WHAT NEEDS TO BE DONE: This task calls for copying each line below that contains "More".

(Rendered page images)
-=-=-

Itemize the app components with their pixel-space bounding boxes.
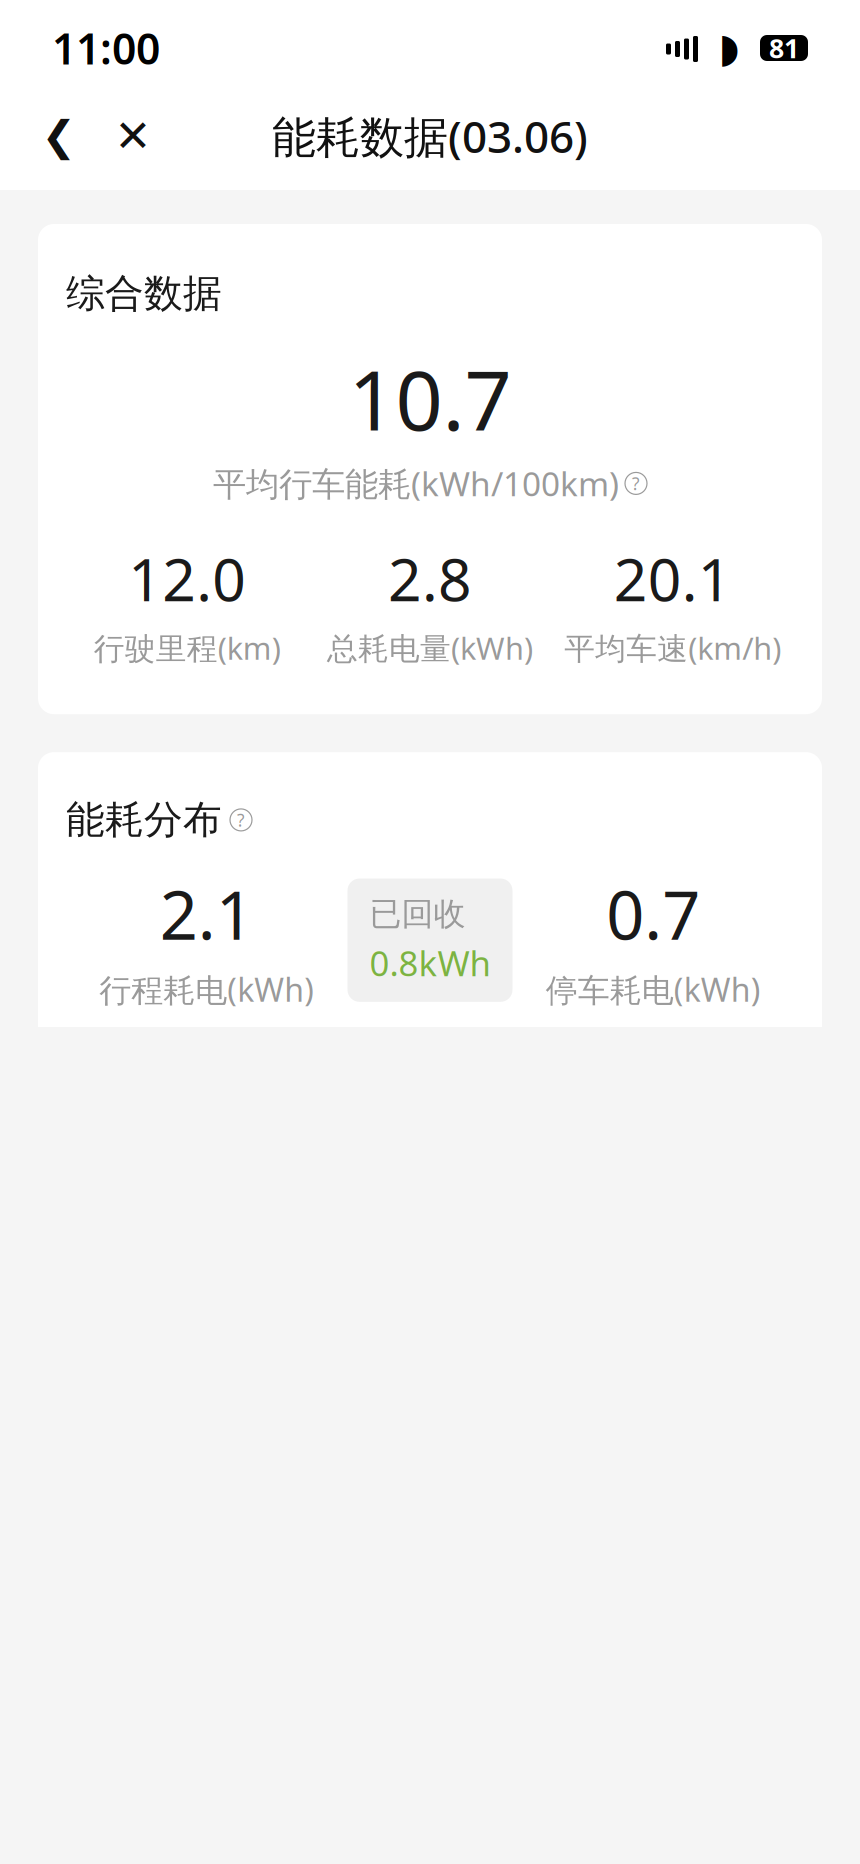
button[interactable]: Back	[36, 108, 82, 164]
staticText: 10.7	[348, 344, 512, 453]
staticText: 已回收	[370, 894, 466, 934]
button[interactable]: More information	[625, 472, 647, 494]
staticText: 平均车速(km/h)	[564, 627, 781, 668]
staticText: ?	[237, 808, 245, 831]
button[interactable]: More information	[230, 809, 252, 831]
button[interactable]: Close	[110, 108, 156, 164]
staticText: 综合数据	[66, 270, 222, 318]
staticText: 0.7	[606, 870, 700, 958]
staticText: 2.1	[160, 870, 254, 958]
staticText: ?	[632, 472, 640, 495]
staticText: ◗	[718, 25, 740, 71]
staticText: 2.8	[388, 540, 472, 617]
staticText: 11:00	[52, 20, 160, 76]
staticText: 20.1	[614, 540, 732, 617]
staticText: 能耗数据(03.06)	[272, 107, 588, 165]
staticText: 行程耗电(kWh)	[99, 968, 314, 1011]
staticText: 81	[769, 30, 799, 66]
staticText: 能耗分布	[66, 796, 222, 844]
staticText: 平均行车能耗(kWh/100km)	[213, 461, 619, 506]
staticText: 12.0	[128, 540, 246, 617]
staticText: 0.8kWh	[370, 940, 490, 986]
staticText: 行驶里程(km)	[94, 627, 281, 668]
staticText: ✕	[114, 111, 152, 161]
staticText: 停车耗电(kWh)	[546, 968, 761, 1011]
staticText: 总耗电量(kWh)	[327, 627, 533, 668]
staticText: ❮	[42, 112, 76, 159]
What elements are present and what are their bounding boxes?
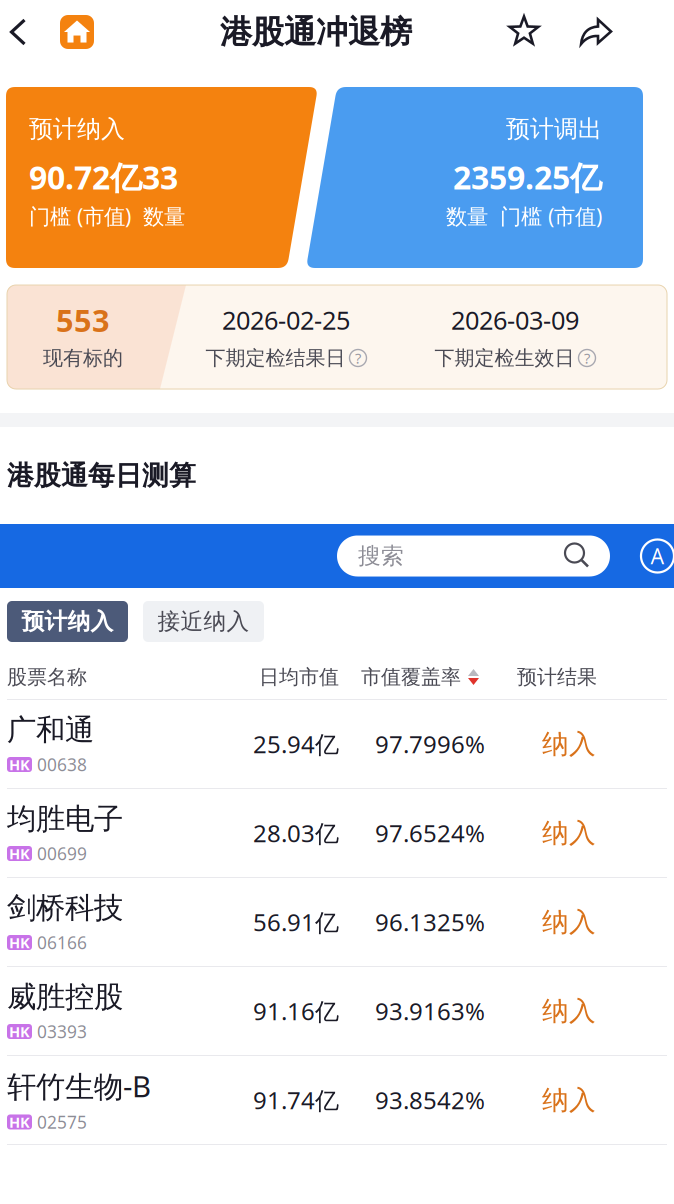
staticText: 93.8542% xyxy=(375,1084,485,1116)
staticText: 预计调出 xyxy=(506,114,602,144)
staticText: 2026-02-25 xyxy=(222,303,350,337)
staticText: 纳入 xyxy=(542,1084,596,1116)
button[interactable]: Share xyxy=(576,7,616,57)
staticText: 下期定检结果日 xyxy=(206,346,346,370)
button[interactable]: 剑桥科技 xyxy=(0,878,674,967)
staticText: 门槛 (市值) 数量 xyxy=(29,202,185,230)
button[interactable]: 广和通 xyxy=(0,700,674,789)
button[interactable]: Home xyxy=(58,7,96,57)
staticText: 90.72亿33 xyxy=(29,156,178,198)
button[interactable]: Back xyxy=(0,7,36,57)
button[interactable]: 均胜电子 xyxy=(0,789,674,878)
staticText: 广和通 xyxy=(7,712,94,748)
staticText: 56.91亿 xyxy=(253,906,339,938)
staticText: 纳入 xyxy=(542,817,596,849)
staticText: 搜索 xyxy=(358,542,404,570)
staticText: 下期定检生效日 xyxy=(434,346,574,370)
staticText: 00699 xyxy=(37,842,87,865)
button[interactable]: 预计纳入 xyxy=(7,601,128,642)
staticText: 均胜电子 xyxy=(7,801,123,837)
button[interactable]: Favorite xyxy=(504,7,544,57)
staticText: 日均市值 xyxy=(259,665,339,689)
staticText: 96.1325% xyxy=(375,906,485,938)
staticText: 预计纳入 xyxy=(22,608,114,635)
button[interactable]: 搜索 xyxy=(337,536,610,576)
staticText: 28.03亿 xyxy=(253,817,339,849)
staticText: 00638 xyxy=(37,753,87,776)
staticText: 02575 xyxy=(37,1110,87,1134)
staticText: HK xyxy=(9,1022,30,1041)
staticText: 25.94亿 xyxy=(253,728,339,760)
staticText: HK xyxy=(9,844,30,863)
staticText: 威胜控股 xyxy=(7,979,123,1015)
staticText: 接近纳入 xyxy=(158,608,250,635)
staticText: ? xyxy=(355,348,361,368)
staticText: 预计结果 xyxy=(517,665,597,689)
staticText: 剑桥科技 xyxy=(7,890,123,926)
button[interactable]: 轩竹生物-B xyxy=(0,1056,674,1145)
button[interactable]: 威胜控股 xyxy=(0,967,674,1056)
staticText: 市值覆盖率 xyxy=(361,665,461,689)
staticText: 纳入 xyxy=(542,995,596,1027)
button[interactable]: 接近纳入 xyxy=(143,601,264,642)
staticText: HK xyxy=(9,755,30,774)
staticText: 97.6524% xyxy=(375,817,485,849)
staticText: 现有标的 xyxy=(43,346,123,370)
staticText: 97.7996% xyxy=(375,728,485,760)
staticText: 纳入 xyxy=(542,906,596,938)
staticText: 2359.25亿 xyxy=(453,156,602,198)
staticText: A xyxy=(650,542,664,570)
staticText: 预计纳入 xyxy=(29,114,125,144)
staticText: HK xyxy=(9,1112,30,1132)
staticText: HK xyxy=(9,933,30,952)
staticText: 553 xyxy=(56,300,110,340)
staticText: 纳入 xyxy=(542,728,596,760)
staticText: ? xyxy=(584,348,590,368)
staticText: 数量 门槛 (市值) xyxy=(446,202,602,230)
staticText: 港股通每日测算 xyxy=(7,459,196,492)
staticText: 2026-03-09 xyxy=(451,303,579,337)
staticText: 股票名称 xyxy=(7,665,87,689)
staticText: 06166 xyxy=(37,931,87,954)
staticText: 93.9163% xyxy=(375,995,485,1027)
staticText: 轩竹生物-B xyxy=(7,1066,151,1106)
staticText: 港股通冲退榜 xyxy=(220,12,412,52)
staticText: 91.16亿 xyxy=(253,995,339,1027)
staticText: 91.74亿 xyxy=(253,1084,339,1116)
staticText: 03393 xyxy=(37,1020,87,1043)
button[interactable]: Account xyxy=(641,540,674,572)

-=-=-

ANSWER AREA:
button[interactable]: More information	[625, 472, 647, 494]
button[interactable]: More information	[230, 809, 252, 831]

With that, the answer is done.